#### Task directions:
Up to and including the final line, retype each line of the records below, starting with the one that contains "Segment every instance".

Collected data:
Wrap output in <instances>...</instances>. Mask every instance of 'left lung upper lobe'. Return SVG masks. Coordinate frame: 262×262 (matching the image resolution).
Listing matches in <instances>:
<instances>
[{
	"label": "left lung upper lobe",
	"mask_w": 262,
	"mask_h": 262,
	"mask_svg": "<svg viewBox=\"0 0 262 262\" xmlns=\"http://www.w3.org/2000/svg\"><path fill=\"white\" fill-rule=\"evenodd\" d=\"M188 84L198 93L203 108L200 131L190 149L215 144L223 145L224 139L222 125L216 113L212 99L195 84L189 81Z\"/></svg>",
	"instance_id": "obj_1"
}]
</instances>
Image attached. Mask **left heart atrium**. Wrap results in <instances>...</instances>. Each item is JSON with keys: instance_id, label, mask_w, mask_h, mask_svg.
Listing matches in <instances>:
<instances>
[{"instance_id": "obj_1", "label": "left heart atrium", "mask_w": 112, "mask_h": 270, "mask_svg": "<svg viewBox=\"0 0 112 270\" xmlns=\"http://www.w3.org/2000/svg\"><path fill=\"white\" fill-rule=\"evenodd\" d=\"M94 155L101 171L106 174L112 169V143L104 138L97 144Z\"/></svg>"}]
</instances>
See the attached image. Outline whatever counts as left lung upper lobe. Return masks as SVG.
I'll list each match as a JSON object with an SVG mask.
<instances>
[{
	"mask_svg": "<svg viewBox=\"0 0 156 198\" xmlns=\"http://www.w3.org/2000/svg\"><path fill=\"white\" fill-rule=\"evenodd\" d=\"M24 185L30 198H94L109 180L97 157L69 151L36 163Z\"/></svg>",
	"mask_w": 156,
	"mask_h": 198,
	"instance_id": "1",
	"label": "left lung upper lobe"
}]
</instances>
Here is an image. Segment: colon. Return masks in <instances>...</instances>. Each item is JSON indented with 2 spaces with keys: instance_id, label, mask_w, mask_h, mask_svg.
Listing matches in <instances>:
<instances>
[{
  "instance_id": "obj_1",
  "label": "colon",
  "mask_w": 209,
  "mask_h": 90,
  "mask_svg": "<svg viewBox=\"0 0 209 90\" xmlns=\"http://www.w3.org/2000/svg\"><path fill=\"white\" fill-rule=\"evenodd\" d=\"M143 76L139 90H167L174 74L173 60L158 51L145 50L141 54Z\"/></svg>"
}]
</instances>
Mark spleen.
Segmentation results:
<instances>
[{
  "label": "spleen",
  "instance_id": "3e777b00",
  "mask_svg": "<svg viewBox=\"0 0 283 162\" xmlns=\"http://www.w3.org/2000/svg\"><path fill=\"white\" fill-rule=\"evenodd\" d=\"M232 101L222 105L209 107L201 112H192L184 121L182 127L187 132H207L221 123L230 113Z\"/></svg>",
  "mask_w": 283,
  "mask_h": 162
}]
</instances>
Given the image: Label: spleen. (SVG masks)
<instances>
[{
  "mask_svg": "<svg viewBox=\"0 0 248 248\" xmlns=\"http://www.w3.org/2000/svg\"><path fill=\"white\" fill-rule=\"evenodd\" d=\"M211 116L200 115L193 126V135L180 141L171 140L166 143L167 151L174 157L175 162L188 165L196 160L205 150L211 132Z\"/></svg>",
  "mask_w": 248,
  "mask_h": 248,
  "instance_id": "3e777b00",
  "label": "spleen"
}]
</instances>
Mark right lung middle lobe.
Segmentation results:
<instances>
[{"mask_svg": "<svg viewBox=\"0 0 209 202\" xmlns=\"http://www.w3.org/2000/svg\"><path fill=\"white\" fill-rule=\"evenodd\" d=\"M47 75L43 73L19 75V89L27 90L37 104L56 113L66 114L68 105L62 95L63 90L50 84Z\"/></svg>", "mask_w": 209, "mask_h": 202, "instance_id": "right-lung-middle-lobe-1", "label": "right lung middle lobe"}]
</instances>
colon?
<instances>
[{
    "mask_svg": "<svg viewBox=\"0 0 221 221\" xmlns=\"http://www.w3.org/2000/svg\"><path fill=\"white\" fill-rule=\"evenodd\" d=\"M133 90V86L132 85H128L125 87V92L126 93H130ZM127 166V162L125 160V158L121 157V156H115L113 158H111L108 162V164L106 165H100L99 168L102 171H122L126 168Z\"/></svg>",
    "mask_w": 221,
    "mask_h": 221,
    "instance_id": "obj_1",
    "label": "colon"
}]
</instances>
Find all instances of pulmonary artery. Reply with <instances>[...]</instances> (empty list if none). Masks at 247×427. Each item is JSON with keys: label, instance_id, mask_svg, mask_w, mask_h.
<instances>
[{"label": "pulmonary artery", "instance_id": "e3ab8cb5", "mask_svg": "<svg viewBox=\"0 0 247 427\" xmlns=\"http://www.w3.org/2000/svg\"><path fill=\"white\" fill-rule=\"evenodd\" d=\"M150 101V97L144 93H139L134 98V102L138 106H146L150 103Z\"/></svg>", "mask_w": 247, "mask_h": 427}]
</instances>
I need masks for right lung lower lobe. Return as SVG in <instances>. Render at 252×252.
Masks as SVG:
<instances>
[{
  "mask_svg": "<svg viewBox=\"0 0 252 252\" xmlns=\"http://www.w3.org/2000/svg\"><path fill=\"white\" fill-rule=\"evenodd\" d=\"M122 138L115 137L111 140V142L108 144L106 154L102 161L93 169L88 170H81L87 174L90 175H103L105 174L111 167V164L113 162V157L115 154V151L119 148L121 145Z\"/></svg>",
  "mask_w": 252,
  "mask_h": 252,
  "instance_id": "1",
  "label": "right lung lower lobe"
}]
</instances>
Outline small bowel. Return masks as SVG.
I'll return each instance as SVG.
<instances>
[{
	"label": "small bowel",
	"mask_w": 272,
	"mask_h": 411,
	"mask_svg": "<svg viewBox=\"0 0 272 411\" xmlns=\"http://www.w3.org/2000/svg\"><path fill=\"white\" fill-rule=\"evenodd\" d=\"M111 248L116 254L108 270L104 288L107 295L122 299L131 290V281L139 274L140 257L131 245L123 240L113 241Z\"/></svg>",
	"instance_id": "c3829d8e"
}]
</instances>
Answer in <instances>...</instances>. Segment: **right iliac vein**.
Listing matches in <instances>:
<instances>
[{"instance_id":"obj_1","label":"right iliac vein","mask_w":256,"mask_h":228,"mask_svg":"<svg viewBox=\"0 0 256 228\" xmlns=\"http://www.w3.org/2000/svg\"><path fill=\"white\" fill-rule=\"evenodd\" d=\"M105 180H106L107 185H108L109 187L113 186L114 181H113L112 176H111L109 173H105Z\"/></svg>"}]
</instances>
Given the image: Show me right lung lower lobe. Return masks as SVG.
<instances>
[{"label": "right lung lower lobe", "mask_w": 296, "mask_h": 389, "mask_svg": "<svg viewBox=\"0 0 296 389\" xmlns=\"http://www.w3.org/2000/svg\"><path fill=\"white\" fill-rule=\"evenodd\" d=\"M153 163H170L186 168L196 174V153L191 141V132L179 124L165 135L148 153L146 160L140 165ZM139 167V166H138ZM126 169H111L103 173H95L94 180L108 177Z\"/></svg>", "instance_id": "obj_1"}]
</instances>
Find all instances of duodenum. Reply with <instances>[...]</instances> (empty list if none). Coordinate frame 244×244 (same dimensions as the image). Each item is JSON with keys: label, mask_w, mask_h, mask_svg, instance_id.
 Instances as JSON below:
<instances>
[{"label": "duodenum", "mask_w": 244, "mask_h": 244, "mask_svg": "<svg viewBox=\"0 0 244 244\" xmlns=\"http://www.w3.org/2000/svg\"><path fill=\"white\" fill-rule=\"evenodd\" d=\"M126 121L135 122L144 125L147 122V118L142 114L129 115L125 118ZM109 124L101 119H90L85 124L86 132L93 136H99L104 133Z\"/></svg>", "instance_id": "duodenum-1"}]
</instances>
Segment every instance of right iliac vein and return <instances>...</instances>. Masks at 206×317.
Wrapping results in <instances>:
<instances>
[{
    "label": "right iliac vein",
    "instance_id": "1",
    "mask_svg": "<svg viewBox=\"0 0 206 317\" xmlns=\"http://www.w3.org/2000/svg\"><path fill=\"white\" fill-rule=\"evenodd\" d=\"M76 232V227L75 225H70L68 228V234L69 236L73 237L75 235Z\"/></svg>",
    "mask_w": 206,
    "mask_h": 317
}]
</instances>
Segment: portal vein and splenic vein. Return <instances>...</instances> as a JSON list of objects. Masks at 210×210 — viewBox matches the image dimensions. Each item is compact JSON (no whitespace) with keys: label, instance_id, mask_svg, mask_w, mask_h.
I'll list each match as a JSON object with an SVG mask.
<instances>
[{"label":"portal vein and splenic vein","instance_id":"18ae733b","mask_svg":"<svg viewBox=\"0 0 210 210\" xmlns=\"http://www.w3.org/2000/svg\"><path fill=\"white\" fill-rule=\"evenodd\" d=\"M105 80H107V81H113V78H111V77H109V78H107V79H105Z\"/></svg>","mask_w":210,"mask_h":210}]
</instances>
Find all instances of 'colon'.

#### Exercise response:
Segment every instance of right iliac vein and return <instances>...</instances>. Masks at 206×317.
Wrapping results in <instances>:
<instances>
[{
    "label": "right iliac vein",
    "instance_id": "1",
    "mask_svg": "<svg viewBox=\"0 0 206 317\" xmlns=\"http://www.w3.org/2000/svg\"><path fill=\"white\" fill-rule=\"evenodd\" d=\"M76 232V227L75 225H70L68 228V234L69 236L73 237L75 235Z\"/></svg>",
    "mask_w": 206,
    "mask_h": 317
}]
</instances>
Segment: portal vein and splenic vein. Return <instances>...</instances> as a JSON list of objects. Masks at 210×210 — viewBox matches the image dimensions. Each item is compact JSON (no whitespace) with keys: label, instance_id, mask_svg, mask_w, mask_h.
I'll list each match as a JSON object with an SVG mask.
<instances>
[{"label":"portal vein and splenic vein","instance_id":"18ae733b","mask_svg":"<svg viewBox=\"0 0 210 210\" xmlns=\"http://www.w3.org/2000/svg\"><path fill=\"white\" fill-rule=\"evenodd\" d=\"M105 80H107V81H113V78H111V77H109V78H107V79H105Z\"/></svg>","mask_w":210,"mask_h":210}]
</instances>
Find all instances of 'colon'.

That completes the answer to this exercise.